### What needs to be done
Copy nothing from the entries below except the lines from the one containing "chốt định vị +" through the one containing "6. Báo giá chi phí thi công cửa nhựa", and copy those exactly.

### Records provided
────

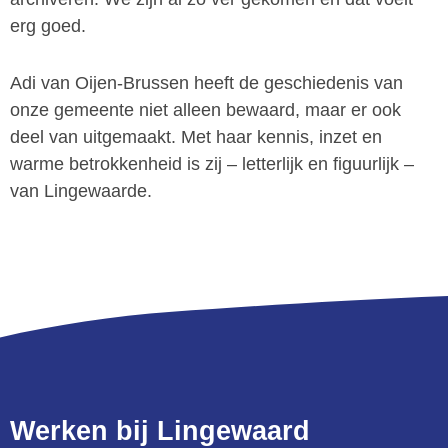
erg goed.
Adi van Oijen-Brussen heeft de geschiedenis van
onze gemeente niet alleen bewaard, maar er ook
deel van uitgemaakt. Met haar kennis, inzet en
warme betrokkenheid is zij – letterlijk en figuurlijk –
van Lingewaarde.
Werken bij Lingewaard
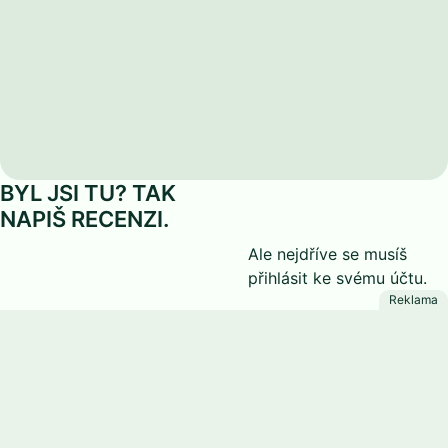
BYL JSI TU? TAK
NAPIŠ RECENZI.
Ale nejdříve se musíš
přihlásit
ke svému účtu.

────

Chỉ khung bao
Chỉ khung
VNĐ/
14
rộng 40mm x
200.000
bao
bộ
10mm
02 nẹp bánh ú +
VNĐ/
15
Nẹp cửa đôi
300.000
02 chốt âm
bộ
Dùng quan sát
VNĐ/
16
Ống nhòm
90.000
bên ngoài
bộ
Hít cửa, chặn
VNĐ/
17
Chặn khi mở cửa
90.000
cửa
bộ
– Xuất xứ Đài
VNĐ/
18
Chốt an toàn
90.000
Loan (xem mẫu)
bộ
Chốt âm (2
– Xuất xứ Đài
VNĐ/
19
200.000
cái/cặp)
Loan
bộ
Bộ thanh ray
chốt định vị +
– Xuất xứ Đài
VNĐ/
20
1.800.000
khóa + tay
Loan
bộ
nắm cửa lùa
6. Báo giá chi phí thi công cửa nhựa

────

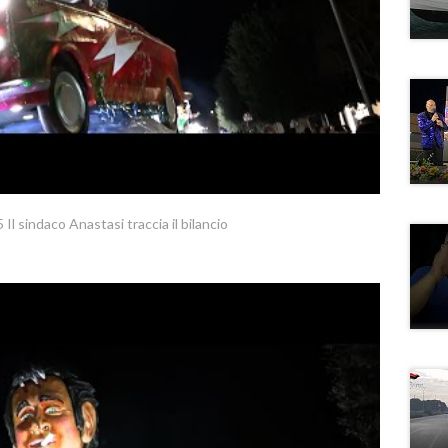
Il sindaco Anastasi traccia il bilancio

────

### Exercise answer
chốt định vị +
– Xuất xứ Đài
VNĐ/
20
1.800.000
khóa + tay
Loan
bộ
nắm cửa lùa
6. Báo giá chi phí thi công cửa nhựa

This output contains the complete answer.